Aired January 14, 2013 - 14:30   ET


BROOKE BALDWIN, CNN ANCHOR: Some of the hottest stories here in a flash, rapid fire. Roll it.

The House of Representatives getting back to work today, the Senate returns next week. Congress' first order of business, voting on $51 billion for Superstorm Sandy victims. Of course, we'll also watch for new gun control policy ideas as well, and we are paying a lot of attention to the ongoing debt ceiling debate and potential government shutdown. More on that in a moment.

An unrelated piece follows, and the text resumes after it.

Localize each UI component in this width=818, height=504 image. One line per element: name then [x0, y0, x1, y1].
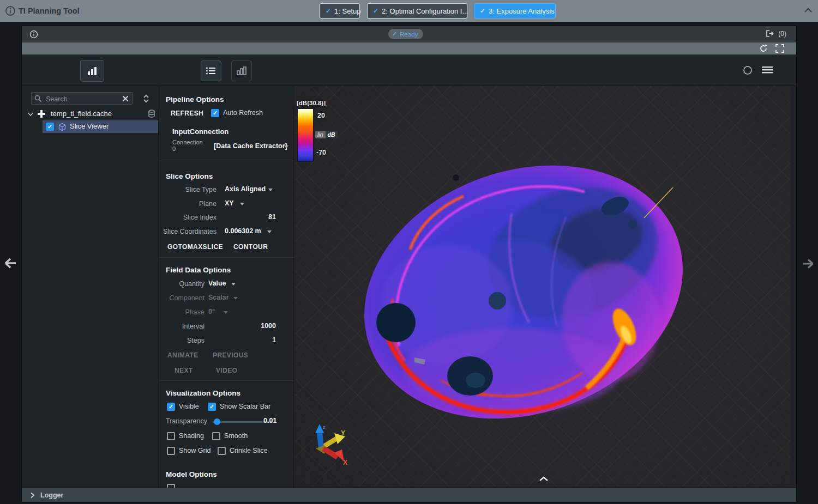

All but three states are in the midst of this grip of widespread flu. Look at this map, California, Hawaii, and Mississippi, and in parts of New York, getting a flu shot has been very, very tough. Governor Cuomo declared a public health emergency, there has been a run on the vaccine there.

Tony Zerilli, one of Detroit's most notorious gangsters, said that he knows where the body of Jimmy Hoffa is buried. Zerilli says Hoffa was buried in a field, just outside of Detroit, with plans to rebury Hoffa further away, quote/unquote, "upstate." But he says the second burial never happened. Here's what he told TV station WNBC.


UNIDENTIFIED MALE: How certain are you that Jimmy Hoffa is buried here in this field?

TONY ZERILLI, ALLEGED FORMER CRIME BOSS: Well, I'm as certain as I could possibly be. If I had money, I would bet a big sum of money he's buried over here.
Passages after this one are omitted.